GIVEN INFORMATION:
○ ○ ○ ○

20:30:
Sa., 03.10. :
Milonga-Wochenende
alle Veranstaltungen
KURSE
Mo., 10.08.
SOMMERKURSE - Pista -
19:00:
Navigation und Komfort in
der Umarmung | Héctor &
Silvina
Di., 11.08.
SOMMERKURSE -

○ ○ ○ ○

ACTIVITY: Each line of the data is to be output exactly, with none skipped.

EXERCISE SOLUTION:
20:30:
Sa., 03.10. :
Milonga-Wochenende
alle Veranstaltungen
KURSE
Mo., 10.08.
SOMMERKURSE - Pista -
19:00:
Navigation und Komfort in
der Umarmung | Héctor &
Silvina
Di., 11.08.
SOMMERKURSE -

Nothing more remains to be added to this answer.